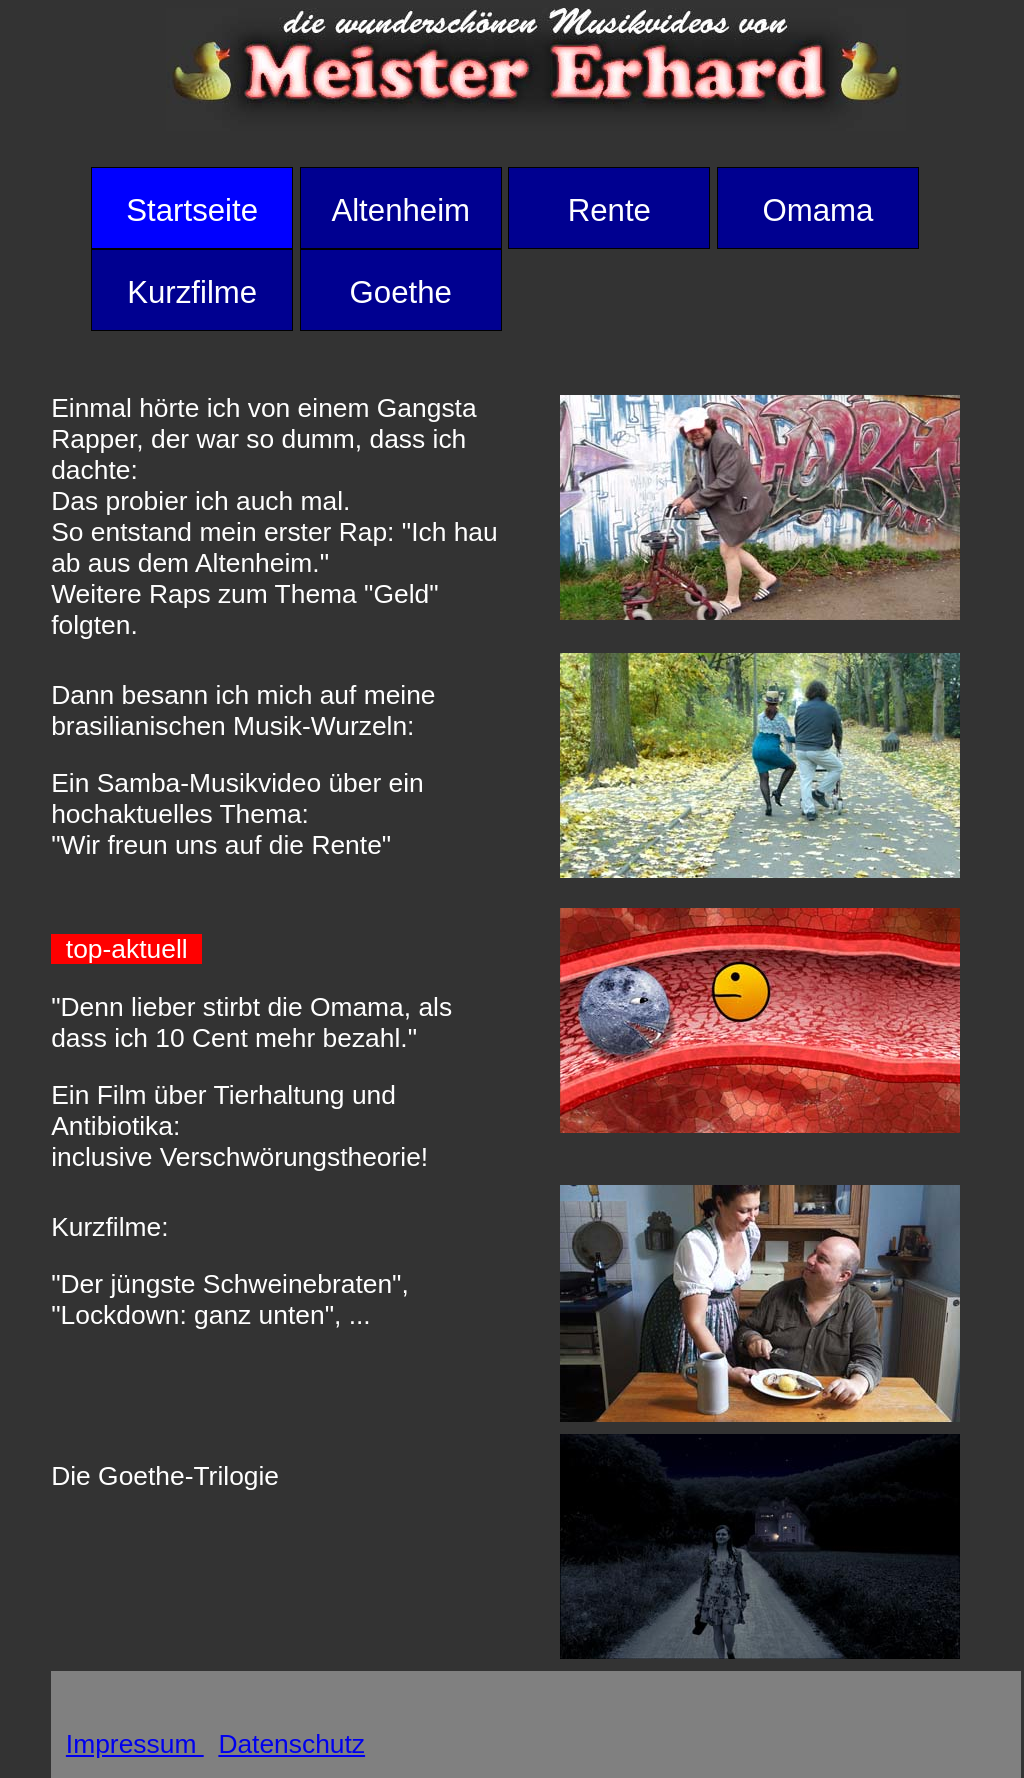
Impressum (135, 1744)
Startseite (192, 210)
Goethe (401, 292)
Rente (609, 210)
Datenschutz (291, 1744)
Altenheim (400, 210)
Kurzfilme (192, 292)
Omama (817, 210)
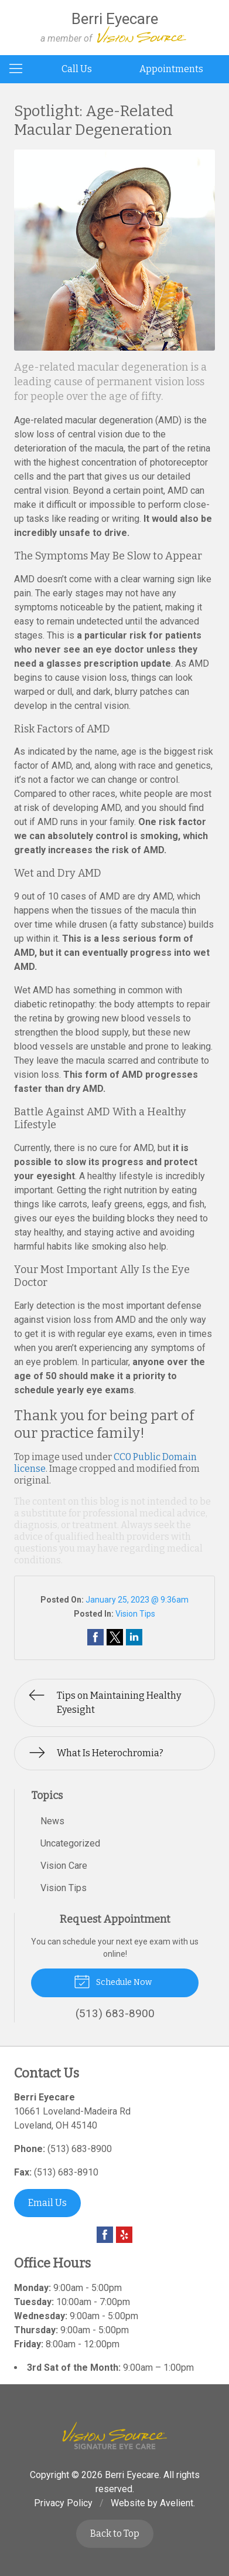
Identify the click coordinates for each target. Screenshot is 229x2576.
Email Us (47, 2202)
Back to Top (114, 2533)
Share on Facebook (95, 1637)
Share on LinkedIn (134, 1637)
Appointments (171, 68)
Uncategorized (70, 1843)
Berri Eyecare (132, 2474)
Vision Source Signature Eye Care (115, 2435)
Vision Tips (135, 1613)
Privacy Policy (63, 2503)
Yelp (124, 2235)
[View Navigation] (19, 69)
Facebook (105, 2235)
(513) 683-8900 (79, 2148)
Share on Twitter (115, 1637)
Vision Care (63, 1865)
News (52, 1821)
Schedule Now (113, 1981)
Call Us (76, 68)
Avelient (176, 2503)
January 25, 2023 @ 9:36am (137, 1599)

--

> _What you are asked to do_
Quote in full the listing given above; the images are to be left out.

> _Solution to this problem_
Impressum (135, 1744)
Startseite (192, 210)
Goethe (401, 292)
Rente (609, 210)
Datenschutz (291, 1744)
Altenheim (400, 210)
Kurzfilme (192, 292)
Omama (817, 210)
Identify the click coordinates for each target. Screenshot is 229x2576.
Email Us (47, 2202)
Back to Top (114, 2533)
Share on Facebook (95, 1637)
Share on LinkedIn (134, 1637)
Appointments (171, 68)
Uncategorized (70, 1843)
Berri Eyecare (132, 2474)
Vision Source Signature Eye Care (115, 2435)
Vision Tips (135, 1613)
Privacy Policy (63, 2503)
Yelp (124, 2235)
[View Navigation] (19, 69)
Facebook (105, 2235)
(513) 683-8900 (79, 2148)
Share on Twitter (115, 1637)
Vision Care (63, 1865)
News (52, 1821)
Schedule Now (113, 1981)
Call Us (76, 68)
Avelient (176, 2503)
January 25, 2023 @ 9:36am (137, 1599)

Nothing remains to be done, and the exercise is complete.